Quality wine is made in the vineyard, so we put a great deal of effort into the production of premium quality fruit. In the winery we handle the fruit/wine gently, with minimal post-fermentation pumping, racking or filtering to preserve delicate flavours. Winemakers’ interventions are kept to a minimum.
The Riesling fruit is gently whole bunch pressed (unusual for Australia), yielding 550 litres/tonne. The juice is cool fermented in refrigerated tanks using cultured yeast to ensure the purity and intensity of flavours are retained in the finished wine. The wine is bottled 6 to 8 weeks after harvest then held for 4 months before release.
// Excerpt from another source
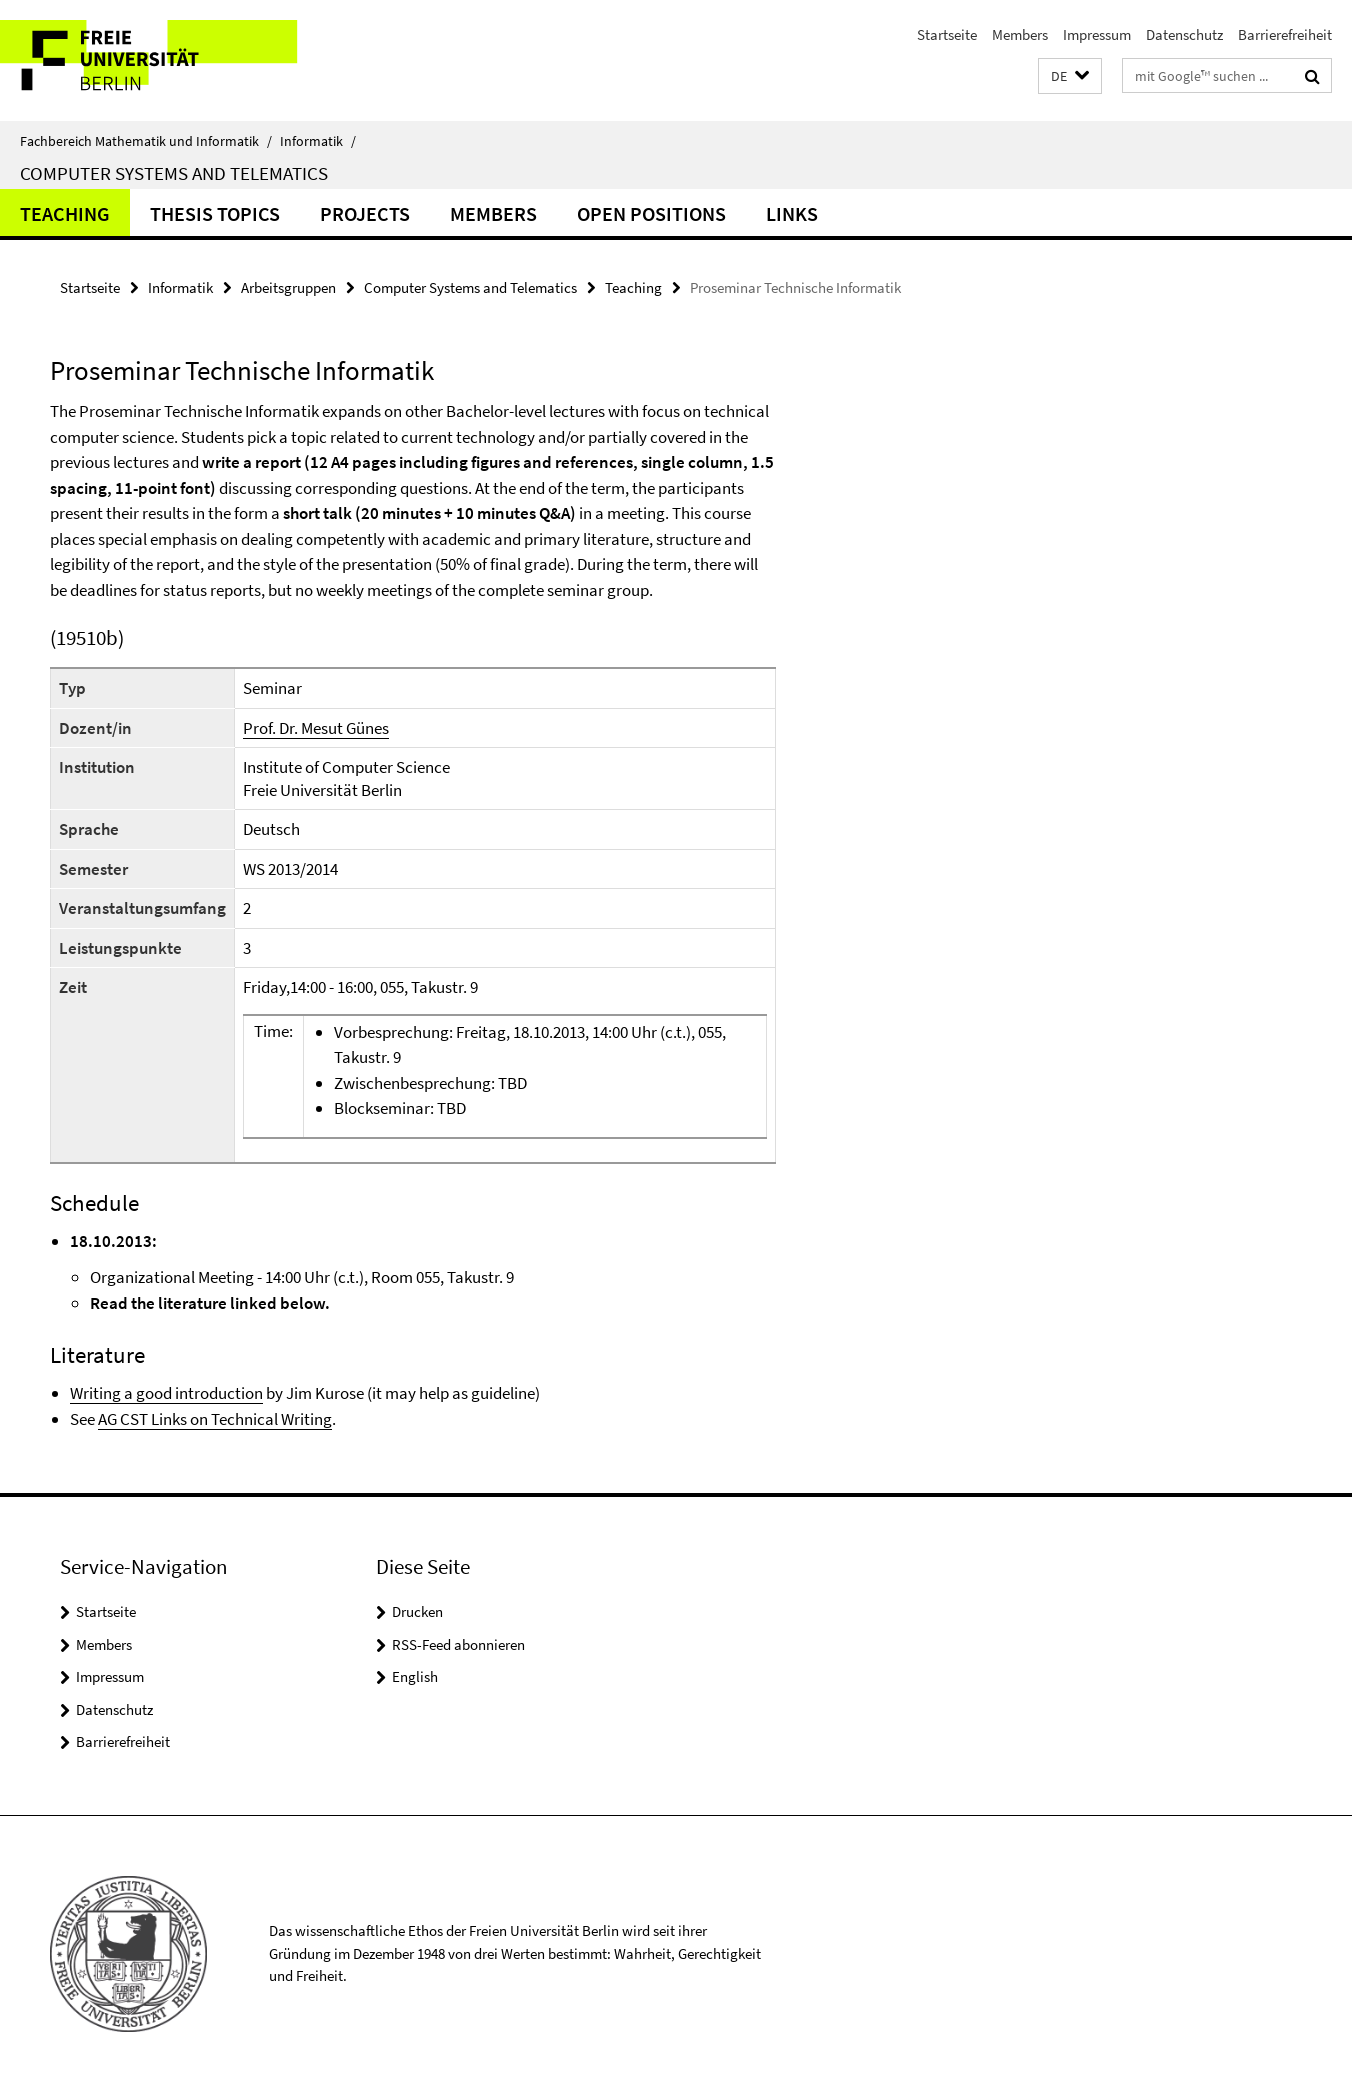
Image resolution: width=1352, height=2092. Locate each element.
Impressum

The Rosé is made from free-run juice from the crusher (i.e. not pressed). It has a component of barrel fermentation, spontaneous/wild yeast and frequent lees stirring, and a component of cool tank fermentation (cultured yeast) to retain pure fruit aromas. The wine is bottled 6 to 8 weeks after harvest then held for 4 months before release.
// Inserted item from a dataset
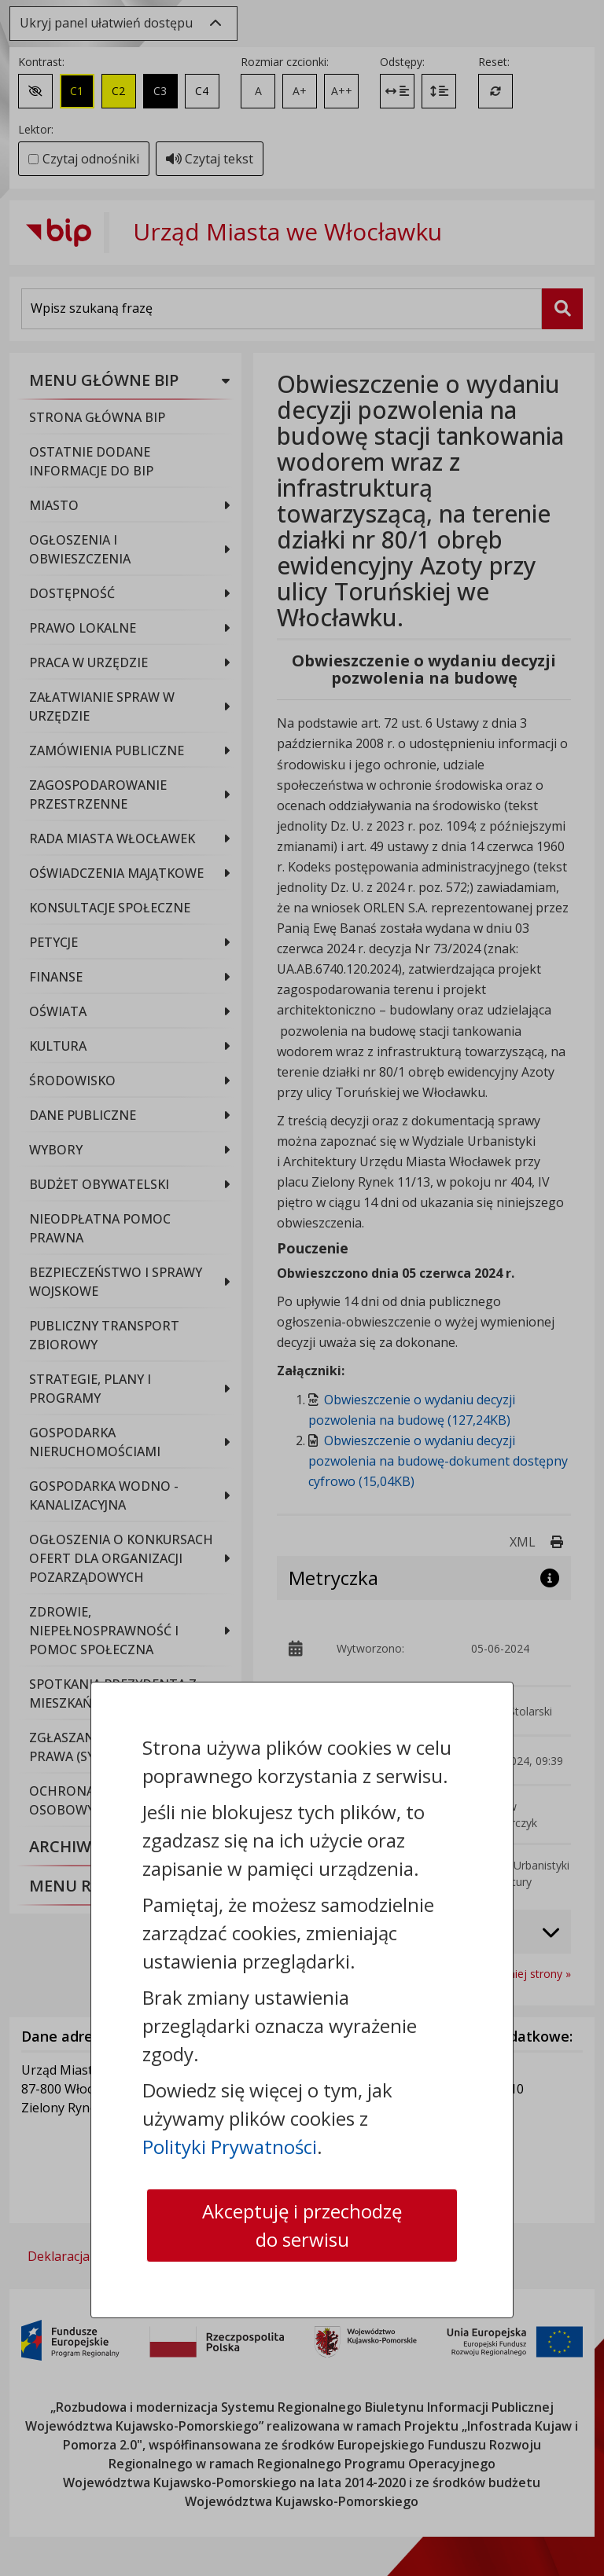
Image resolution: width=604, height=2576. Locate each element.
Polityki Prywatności (229, 2147)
With our red wines we follow a more traditional approach. They are spontaneously/wild fermented separately by variety and by block in small open fermenters (500 to 1500 litres) with regular foot-treading, plunging and pumping over of the cap. Depending on variety and style, there may be post-fermentation maceration of 7-21 days prior to pressing. Red wines are matured in 300 litre ‘hogsheads’ (90% French Oak, 10% French coopered American Oak) supplied exclusively by the French cooper Saury. Barrel maturation time varies according to variety and style from 14 to 24 months.